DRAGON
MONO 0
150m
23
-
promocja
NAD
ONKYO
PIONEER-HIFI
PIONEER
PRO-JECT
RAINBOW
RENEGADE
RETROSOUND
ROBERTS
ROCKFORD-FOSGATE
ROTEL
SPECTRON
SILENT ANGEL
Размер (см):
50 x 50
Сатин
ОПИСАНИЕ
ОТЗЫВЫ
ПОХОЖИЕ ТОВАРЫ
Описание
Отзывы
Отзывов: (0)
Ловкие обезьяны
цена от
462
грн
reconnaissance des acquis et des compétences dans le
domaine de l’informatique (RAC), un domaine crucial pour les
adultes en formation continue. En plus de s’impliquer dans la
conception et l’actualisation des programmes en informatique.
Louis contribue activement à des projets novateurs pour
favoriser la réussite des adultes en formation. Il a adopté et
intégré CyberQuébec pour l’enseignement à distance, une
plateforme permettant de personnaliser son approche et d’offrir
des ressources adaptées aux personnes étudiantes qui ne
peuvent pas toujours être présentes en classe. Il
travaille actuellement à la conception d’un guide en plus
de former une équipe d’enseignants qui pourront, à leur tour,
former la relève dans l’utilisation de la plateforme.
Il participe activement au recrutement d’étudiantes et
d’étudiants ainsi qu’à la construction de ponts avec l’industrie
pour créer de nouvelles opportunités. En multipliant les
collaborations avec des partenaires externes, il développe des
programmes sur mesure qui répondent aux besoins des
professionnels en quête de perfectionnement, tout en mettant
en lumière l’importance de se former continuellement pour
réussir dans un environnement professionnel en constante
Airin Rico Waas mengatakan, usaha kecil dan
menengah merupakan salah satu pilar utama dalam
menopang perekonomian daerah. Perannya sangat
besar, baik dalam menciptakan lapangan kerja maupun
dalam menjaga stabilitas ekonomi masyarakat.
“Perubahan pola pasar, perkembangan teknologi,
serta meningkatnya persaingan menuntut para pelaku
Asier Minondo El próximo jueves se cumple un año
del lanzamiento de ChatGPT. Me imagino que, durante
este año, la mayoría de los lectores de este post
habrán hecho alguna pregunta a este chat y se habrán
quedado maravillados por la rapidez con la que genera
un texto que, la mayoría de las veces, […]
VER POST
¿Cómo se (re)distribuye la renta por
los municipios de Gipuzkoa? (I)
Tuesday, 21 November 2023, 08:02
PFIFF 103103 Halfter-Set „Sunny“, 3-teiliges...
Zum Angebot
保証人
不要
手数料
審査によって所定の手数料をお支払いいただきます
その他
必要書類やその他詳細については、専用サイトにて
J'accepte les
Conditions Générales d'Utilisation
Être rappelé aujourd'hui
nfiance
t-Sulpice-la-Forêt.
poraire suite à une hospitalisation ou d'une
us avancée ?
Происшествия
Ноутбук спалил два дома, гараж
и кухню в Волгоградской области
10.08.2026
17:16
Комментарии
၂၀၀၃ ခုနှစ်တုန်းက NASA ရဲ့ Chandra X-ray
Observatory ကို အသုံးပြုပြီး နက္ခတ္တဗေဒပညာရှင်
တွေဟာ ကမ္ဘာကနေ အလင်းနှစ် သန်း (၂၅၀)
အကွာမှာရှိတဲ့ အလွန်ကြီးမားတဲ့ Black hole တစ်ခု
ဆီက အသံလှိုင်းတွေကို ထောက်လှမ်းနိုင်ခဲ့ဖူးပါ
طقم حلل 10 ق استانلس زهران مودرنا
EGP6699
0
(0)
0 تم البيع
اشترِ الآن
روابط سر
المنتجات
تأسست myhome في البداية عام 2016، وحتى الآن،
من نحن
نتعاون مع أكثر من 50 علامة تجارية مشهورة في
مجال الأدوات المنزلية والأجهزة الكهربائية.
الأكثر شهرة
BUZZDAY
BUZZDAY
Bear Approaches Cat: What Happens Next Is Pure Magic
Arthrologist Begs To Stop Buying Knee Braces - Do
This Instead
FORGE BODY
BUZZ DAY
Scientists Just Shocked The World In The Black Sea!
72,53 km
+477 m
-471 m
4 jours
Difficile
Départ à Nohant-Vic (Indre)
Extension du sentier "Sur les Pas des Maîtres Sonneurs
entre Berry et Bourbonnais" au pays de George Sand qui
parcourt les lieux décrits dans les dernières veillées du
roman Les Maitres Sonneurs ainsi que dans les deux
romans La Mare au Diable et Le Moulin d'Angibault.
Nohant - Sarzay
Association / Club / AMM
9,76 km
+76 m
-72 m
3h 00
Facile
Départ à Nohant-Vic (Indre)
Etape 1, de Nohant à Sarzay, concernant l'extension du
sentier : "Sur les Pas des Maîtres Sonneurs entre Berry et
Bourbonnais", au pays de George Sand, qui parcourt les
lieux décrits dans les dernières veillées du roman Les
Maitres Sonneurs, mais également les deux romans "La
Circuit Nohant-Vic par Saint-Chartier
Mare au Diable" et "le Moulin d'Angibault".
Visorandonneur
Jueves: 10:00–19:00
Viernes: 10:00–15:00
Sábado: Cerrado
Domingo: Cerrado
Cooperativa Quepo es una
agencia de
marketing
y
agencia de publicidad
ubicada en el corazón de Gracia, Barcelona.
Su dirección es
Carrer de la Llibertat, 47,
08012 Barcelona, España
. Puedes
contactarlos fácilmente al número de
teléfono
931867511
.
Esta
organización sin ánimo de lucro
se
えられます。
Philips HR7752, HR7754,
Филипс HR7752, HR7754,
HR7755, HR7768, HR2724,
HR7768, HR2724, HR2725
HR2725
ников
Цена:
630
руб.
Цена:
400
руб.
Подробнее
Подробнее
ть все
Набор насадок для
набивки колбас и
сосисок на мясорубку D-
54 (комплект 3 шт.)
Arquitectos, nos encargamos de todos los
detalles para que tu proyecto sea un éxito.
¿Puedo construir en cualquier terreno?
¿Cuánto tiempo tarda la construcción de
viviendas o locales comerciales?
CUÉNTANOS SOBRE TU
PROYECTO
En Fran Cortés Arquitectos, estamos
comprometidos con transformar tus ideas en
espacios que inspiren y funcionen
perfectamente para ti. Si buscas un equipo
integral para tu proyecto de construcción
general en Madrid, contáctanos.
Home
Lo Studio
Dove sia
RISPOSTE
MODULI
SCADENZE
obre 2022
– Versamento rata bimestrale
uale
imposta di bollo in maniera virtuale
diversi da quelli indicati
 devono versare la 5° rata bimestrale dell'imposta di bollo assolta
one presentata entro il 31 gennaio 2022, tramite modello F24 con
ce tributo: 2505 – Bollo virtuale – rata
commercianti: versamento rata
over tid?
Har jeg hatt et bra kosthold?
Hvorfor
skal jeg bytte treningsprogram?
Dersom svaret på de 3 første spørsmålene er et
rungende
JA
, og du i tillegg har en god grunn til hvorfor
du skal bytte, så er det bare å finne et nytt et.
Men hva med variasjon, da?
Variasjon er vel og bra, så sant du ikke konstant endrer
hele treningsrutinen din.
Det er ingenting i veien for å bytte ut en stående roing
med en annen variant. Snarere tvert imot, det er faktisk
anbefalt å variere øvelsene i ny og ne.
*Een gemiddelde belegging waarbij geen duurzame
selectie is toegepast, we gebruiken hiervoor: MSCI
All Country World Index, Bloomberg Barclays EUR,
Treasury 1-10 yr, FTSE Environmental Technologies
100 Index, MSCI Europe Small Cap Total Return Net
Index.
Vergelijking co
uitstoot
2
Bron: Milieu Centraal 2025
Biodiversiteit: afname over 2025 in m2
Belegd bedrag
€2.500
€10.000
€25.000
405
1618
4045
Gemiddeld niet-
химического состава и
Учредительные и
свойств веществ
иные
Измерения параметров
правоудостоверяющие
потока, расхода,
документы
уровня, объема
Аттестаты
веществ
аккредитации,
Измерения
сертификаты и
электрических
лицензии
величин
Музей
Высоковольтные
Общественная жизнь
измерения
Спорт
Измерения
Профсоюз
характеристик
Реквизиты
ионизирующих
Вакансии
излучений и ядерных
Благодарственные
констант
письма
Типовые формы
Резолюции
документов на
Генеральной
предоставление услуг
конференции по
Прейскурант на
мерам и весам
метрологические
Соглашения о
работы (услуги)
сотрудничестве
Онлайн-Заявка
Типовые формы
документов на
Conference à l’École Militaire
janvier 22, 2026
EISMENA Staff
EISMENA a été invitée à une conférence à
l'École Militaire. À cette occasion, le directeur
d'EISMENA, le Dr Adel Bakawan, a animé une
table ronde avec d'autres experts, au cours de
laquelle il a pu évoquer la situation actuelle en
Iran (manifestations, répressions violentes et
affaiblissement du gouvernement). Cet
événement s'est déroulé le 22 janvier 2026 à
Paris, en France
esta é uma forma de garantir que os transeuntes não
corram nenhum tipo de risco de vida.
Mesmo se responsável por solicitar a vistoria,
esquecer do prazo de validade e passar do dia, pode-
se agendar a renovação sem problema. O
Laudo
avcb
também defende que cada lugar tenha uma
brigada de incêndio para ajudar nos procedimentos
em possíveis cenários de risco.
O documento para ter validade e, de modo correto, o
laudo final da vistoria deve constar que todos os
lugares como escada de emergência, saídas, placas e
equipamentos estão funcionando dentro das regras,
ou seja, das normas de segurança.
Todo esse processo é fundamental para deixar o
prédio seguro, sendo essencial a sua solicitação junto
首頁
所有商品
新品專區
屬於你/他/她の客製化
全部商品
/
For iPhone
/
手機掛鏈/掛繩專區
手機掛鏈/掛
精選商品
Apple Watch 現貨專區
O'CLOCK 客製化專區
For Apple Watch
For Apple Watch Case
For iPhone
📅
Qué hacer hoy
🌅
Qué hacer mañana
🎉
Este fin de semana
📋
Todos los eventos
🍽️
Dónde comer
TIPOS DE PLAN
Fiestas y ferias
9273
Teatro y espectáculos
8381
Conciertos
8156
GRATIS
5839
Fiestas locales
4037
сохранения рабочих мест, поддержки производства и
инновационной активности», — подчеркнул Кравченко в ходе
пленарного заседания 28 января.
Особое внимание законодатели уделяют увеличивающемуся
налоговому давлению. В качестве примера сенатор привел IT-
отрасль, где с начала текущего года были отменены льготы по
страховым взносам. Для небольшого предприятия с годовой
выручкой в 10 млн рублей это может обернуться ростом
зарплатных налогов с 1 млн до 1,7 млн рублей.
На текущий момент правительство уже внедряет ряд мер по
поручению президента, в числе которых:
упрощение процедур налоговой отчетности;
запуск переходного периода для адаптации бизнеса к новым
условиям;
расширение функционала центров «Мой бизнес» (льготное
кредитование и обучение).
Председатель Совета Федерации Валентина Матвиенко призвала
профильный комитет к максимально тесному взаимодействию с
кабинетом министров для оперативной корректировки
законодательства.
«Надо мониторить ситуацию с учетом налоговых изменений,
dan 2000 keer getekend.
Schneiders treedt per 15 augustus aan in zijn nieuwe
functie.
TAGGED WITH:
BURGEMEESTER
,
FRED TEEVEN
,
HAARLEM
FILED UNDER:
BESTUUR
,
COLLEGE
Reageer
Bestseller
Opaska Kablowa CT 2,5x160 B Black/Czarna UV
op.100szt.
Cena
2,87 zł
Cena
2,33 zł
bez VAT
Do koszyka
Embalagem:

____________________

The records are given above. Copy each line in them that holds "programmes".

conception et l’actualisation des programmes en informatique.
programmes sur mesure qui répondent aux besoins des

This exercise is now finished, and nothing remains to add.